Cybersecurity Threat Hunting and Vulnerability Analysis Using a Neo4j Graph Database of Open Source Intelligence

Abstract

Open source intelligence is a powerful tool for cybersecurity analysts to gather information both for analysis of discovered vulnerabilities and for detecting novel cybersecurity threats and exploits. Here, we present a Neo4j graph database formed by shared connections (shared sub-string matches) between open source intelligence text including blogs, cybersecurity bulletins, news sites, antivirus scans, social media posts (such as Reddit and Twitter), and threat reports.

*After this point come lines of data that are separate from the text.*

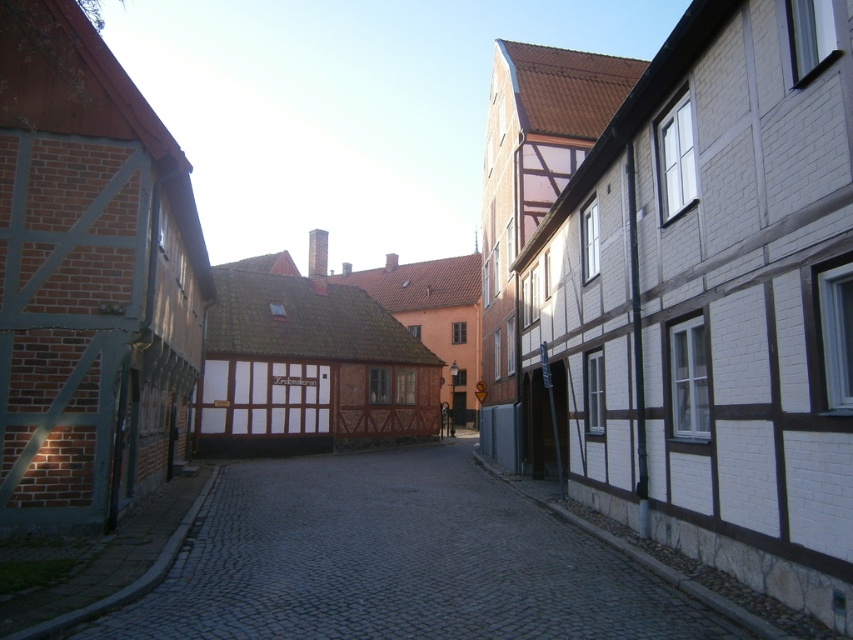 Question: Can you confirm if white wooden building at right is wider than gray cobblestone alley at center?

Choices:
 (A) yes
 (B) no

Answer: (B)

Question: Is white wooden building at right positioned before gray cobblestone alley at center?

Choices:
 (A) no
 (B) yes

Answer: (B)

Question: Which point is farther to the camera?

Choices:
 (A) gray cobblestone alley at center
 (B) white wooden building at right

Answer: (A)

Question: Where is white wooden building at right located in relation to gray cobblestone alley at center in the image?

Choices:
 (A) below
 (B) above

Answer: (B)

Question: Which of the following is the farthest from the observer?

Choices:
 (A) (309, 497)
 (B) (849, 232)

Answer: (A)

Question: Among these objects, which one is nearest to the camera?

Choices:
 (A) white wooden building at right
 (B) gray cobblestone alley at center

Answer: (A)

These connections are comprised of possible indicators of compromise (IP addresses, domains, hashes, email addresses, phone numbers), information on known exploits and techniques (CVEs and MITRE ATT\&CK Technique IDs), and potential sources of information on cybersecurity exploits such as twitter usernames. The construction of the database of potential IOCs is detailed. Examples of utilizing the graph database for querying connections between known malicious IOCs and open source intelligence documents, including threat reports, are shown. We show that this type of relationship querying can allow for more effective use of open source intelligence for threat hunting, malware family clustering, and vulnerability analysis. We show four specific examples of interesting connections found in the graph database; the connections to a known exploited CVE, a known malicious IP address, a malware hash signature, and a portable executable shared resource file.